Le macerie ancora lì dove erano cadute, i feriti da curare, la gente da trovare e salvare. Il Capo di Norreth non aveva voluto aspettare altro e l'aveva fatto in quel momento, coi piedi nella polvere e l'adrenalina ancora nelle vene. Sotto un cielo buio e senza stelle, la luna illuminava con forza le rovine bianche del palazzo e gettava ombre scure sul viso del vecchio e del giovane collega, a pochi passi da lui.
Il consigliere aveva cercato di sostenere il suo sguardo ma in quel viso solcato da qualche ruga profonda e nascosto in una ispida barba bianca ben curata non riusciva a scorgere altro che delusione e non aveva retto.
L'aveva vista fin troppe volte nel volto di suo padre da non fargli pensare immediatamente a lui e alla sua convinzione che il figlio, l'unico figlio maschio, l'avesse tradito. Agli occhi di suo padre era sempre stato un fallimento e quegli stessi occhi lo avevano guardato attraverso il viso di Heim.
«Sciolgo solennemente il nostro contratto.»
E così era diventato ex-consigliere.
Bandito da Tolakireth e da Norreth, Phil si ritrovò errante nell'enorme distesa verde che parte dal palazzo bianco e arriva fin oltre Eastreth, la città più a nord di tutta Ataklur, quella con le costruzioni più alte, elaborate e scintillanti; le vedeva da lontano come una azzurra striscia di segmenti di diverse lunghezze ed erano il suo faro per non sbagliare direzione, fiancheggiato dalle sagome altrettanto chiare e distanti delle montagne di confine.
Camminava a piedi, calpestando l'erba smeraldina piena di riflessi prima lunari e poi solari, lasciandosi alle spalle le macerie di un palazzo distrutto. Camminava in senso opposto alla folla che faceva pellegrinaggio per sostenere la ricostruzione, avvicinandosi a fatica alla città.
Metro dopo metro, accompagnando lo schiarirsi del cielo, finalmente arrivò.
La città più moderna e popolata di Ataklur, con più varietà di etnie, con così tanta gente e magia da esser passata alla storia come la città che sprofondò. E dal profondo crepaccio che la avvolgeva come un caldo abbraccio di terra che privava della luce i primi dieci piani di tutti gli edifici, Eastreth guardava il piccolo e giovane uomo con i vestiti sporchi e sudati, il viso provato dalla marcia notturna e le scarpe logore che si apprestava a scendervi.

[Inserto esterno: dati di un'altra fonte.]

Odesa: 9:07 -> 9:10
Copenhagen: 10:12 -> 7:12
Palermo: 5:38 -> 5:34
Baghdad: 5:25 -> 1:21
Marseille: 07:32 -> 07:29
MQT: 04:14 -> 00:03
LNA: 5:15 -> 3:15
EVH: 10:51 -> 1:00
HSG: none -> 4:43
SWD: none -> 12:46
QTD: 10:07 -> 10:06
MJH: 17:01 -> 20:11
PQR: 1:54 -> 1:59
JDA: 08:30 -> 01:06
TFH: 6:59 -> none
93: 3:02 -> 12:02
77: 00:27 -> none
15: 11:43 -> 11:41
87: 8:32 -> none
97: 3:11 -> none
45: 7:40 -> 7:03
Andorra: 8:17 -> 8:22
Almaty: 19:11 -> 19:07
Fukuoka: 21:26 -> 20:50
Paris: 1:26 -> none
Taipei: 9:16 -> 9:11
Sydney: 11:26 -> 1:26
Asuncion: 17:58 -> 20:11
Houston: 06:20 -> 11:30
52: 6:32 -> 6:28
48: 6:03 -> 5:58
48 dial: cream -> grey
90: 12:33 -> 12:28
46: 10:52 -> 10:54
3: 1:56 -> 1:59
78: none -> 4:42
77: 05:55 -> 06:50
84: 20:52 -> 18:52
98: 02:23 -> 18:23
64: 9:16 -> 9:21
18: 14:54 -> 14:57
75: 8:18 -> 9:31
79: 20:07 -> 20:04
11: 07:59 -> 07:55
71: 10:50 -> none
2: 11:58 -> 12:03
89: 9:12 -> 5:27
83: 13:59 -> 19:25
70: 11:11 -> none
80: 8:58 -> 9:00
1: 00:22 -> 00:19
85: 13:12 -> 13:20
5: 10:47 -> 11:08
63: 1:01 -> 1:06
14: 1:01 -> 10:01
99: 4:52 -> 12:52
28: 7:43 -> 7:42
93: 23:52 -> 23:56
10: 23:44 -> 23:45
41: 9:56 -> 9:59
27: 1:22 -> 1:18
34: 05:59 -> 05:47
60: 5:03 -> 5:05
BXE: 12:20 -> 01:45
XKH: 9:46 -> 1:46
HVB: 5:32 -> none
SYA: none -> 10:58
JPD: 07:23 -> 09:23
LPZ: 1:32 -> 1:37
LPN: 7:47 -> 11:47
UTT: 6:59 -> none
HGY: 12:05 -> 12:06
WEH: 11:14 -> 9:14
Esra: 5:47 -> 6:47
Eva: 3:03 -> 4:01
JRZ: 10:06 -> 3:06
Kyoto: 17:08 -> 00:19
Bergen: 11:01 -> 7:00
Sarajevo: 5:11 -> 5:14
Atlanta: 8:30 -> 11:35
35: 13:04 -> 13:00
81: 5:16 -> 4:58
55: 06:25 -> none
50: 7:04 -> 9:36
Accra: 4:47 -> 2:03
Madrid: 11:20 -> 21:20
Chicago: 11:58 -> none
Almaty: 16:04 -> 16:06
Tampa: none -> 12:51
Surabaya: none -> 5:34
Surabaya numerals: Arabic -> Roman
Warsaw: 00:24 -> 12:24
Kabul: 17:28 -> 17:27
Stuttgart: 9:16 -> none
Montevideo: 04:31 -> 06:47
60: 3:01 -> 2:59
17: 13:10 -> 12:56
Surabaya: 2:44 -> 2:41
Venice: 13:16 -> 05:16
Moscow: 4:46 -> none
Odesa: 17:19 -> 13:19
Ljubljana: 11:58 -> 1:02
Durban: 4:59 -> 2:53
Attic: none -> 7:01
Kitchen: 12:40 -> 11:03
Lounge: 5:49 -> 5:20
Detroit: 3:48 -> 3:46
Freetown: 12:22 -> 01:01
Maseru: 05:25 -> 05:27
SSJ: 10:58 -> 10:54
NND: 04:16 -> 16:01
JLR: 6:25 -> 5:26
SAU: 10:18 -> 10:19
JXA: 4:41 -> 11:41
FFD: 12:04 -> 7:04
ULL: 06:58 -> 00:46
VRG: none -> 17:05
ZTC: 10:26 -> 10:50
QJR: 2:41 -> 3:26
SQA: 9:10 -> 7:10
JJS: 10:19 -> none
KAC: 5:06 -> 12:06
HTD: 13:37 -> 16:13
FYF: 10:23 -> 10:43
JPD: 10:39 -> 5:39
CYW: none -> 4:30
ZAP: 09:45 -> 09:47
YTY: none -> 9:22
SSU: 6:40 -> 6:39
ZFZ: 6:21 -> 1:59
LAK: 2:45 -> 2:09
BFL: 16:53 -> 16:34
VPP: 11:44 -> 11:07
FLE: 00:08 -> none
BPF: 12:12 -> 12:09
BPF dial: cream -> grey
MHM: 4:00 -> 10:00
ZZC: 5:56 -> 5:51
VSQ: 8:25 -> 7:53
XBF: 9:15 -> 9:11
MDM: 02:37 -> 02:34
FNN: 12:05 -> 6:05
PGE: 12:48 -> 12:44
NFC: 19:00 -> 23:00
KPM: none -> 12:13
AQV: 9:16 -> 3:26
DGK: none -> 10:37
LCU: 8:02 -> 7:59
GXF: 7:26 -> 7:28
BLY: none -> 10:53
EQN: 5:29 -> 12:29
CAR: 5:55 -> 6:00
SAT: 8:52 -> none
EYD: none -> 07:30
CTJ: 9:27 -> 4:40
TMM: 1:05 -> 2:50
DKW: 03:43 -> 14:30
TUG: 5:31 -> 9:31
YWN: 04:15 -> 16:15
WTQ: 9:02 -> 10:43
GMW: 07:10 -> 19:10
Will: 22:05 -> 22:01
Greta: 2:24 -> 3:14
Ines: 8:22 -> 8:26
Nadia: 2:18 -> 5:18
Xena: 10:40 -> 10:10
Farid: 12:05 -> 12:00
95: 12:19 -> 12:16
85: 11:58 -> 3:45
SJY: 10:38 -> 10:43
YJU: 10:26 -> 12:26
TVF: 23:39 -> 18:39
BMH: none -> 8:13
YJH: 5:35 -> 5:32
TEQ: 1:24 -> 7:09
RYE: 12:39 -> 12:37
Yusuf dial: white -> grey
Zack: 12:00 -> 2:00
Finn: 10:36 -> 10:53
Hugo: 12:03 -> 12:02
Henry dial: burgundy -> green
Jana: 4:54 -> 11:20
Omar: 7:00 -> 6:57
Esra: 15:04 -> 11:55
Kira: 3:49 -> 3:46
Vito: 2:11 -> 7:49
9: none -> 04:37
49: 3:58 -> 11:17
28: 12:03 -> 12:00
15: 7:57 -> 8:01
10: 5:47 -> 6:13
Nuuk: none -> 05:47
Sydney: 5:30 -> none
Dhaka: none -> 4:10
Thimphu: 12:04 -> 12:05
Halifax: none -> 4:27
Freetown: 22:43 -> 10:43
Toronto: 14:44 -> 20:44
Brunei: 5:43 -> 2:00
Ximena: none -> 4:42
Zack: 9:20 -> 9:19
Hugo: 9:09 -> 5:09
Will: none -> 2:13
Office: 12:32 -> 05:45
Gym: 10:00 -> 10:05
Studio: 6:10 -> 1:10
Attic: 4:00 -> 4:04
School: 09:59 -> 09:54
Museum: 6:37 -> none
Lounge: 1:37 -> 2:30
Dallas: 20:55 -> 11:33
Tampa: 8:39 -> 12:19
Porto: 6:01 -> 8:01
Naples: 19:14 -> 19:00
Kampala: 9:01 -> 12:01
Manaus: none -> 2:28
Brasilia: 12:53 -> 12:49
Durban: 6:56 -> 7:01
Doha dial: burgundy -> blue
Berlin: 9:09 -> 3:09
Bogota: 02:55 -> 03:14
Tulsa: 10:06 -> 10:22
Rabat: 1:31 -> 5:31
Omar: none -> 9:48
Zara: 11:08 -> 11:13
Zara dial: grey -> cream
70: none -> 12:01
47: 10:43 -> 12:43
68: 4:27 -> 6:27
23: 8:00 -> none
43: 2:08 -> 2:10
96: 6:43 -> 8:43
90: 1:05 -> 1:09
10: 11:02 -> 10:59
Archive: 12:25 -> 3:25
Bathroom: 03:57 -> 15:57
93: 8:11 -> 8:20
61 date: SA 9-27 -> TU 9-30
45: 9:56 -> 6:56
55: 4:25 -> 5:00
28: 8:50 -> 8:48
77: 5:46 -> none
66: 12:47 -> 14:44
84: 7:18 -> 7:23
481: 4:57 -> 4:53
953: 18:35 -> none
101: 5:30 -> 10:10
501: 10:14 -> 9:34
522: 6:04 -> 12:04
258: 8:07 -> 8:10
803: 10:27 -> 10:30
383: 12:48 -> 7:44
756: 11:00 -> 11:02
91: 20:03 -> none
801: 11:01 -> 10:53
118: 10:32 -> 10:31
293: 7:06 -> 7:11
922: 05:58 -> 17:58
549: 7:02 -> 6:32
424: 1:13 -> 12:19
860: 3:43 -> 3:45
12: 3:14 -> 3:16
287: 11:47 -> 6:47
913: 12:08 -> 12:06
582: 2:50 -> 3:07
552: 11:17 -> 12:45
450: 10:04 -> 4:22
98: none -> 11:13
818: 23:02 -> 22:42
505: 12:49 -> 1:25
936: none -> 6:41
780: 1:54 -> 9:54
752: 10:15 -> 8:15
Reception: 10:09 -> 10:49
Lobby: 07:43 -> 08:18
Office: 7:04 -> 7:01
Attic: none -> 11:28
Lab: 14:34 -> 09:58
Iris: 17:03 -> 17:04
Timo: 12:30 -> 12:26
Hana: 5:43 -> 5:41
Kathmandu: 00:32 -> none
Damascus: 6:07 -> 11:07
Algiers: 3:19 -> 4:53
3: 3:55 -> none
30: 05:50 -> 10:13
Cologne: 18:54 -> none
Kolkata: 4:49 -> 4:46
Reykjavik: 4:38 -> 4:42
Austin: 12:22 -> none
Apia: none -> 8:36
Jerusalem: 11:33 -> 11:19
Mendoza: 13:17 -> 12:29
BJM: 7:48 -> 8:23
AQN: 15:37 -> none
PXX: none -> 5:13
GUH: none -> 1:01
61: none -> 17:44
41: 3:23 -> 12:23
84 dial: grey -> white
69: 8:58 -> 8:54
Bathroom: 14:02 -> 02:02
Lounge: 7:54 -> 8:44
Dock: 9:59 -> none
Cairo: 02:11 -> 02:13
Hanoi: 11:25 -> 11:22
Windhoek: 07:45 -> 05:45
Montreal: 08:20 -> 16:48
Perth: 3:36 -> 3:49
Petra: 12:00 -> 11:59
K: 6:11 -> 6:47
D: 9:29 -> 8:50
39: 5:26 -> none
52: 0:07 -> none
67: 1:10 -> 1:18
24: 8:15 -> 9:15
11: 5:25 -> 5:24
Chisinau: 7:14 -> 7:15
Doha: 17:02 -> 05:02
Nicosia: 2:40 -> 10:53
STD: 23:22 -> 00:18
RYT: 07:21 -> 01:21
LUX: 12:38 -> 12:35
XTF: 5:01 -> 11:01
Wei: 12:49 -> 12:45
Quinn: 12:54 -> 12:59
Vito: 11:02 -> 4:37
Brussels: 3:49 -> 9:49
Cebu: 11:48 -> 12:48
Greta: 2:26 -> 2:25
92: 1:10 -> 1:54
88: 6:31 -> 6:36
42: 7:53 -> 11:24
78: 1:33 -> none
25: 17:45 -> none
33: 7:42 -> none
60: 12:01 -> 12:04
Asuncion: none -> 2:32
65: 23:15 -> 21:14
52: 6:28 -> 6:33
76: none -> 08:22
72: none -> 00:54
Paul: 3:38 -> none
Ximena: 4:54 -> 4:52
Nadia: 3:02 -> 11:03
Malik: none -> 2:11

Camminò apparentemente senza meta per un bel po' di isolati, svoltando a caso tra le ombre degli altissimi edifici che tendevano verso il cielo e la luce, specchiandosi nei vetri colorati che li ricoprivano e decoravano.
Erano a tutti gli effetti dei grattacieli, ma per niente squadrati come quelli umani: alcuni erano avvolti da strutture simili a rampicanti complicati, altri avevano pareti che ricordavano un paio d'ali, altri ancora erano più simili a immense statue con appartamenti e stanze all'interno che a normali edifici, come quello a forma di albero, stretto per quindici piani e poi largo ed imponente come le fronde di una quercia per altrettanti altri, fino a svettare ben oltre il confine del crepaccio. La luce del mattino che i suoi vetri rifletteva era in grado di illuminare tutte le zone più basse della città come un secondo sole.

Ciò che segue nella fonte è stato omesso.